In all honesty, the constant drinking allowed me to be more social and less alone, at least for a time. It also allowed me not to face myself. It allowed me to ignore the harsh reality of my childhood. With a few drinks in me I could be a more sociable person than I ever could be without it. I am naturally shy and uncomfortable in groups of people, but when I was drunk I could be the life of the party–I was a fun drunk for the most part. In fact, right after I quit drinking one of my friends actually said he wished I hadn’t quit as I was so much more fun when I was drinking.

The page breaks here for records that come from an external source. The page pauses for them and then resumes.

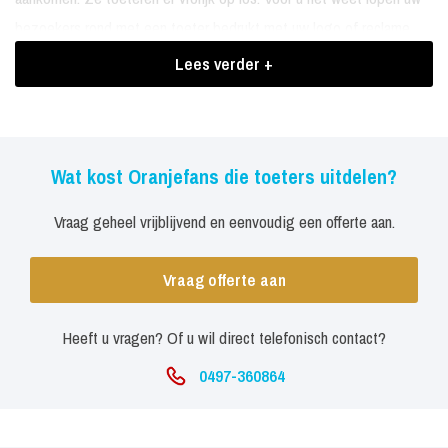
bezoekers rond met een toeter bedrukt met uw logo of reclame
boodschap.
Lees verder +
Boekingen Oranjefans die toeters
uitdelen
Oranjesupporters delen toeters uit inclusief:
Wat kost Oranjefans die toeters uitdelen?
2 Oranjesupporters
Vraag geheel vrijblijvend en eenvoudig een offerte aan.
3000 toeters (van karton)
Vraag offerte aan
De toeters kunnen bedrukt worden met uw logo en tekst.
Heeft u vragen? Of u wil direct telefonisch contact?
0497-360864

Once I quit, my life started coming into focus. I feel that I’ve accomplished a good deal in my life and none of it would have been possible if I had continued on the path I was on at the time. There are countless ways that I improved my life, including jobs, relationships, and, perhaps most significantly, I dealt with the pain of my childhood. I faced it honestly, acknowledged it, and started to move past it. It was incredibly difficult and that work still continues, but it is no longer a dark secret. It is in the open where I can face it, cry, scream out in anger, talk about it, or do whatever I need to do to continue my healing journey.
That journey and others were sidetracked for a decade while I drank myself into oblivion, and I am so thankful that I was able to see the light and quit when I did. I am as proud of myself for this as pretty much anything else in my life. On the anniversary date I will celebrate myself for a moment or two and then will continue my sober journey through this beautiful life.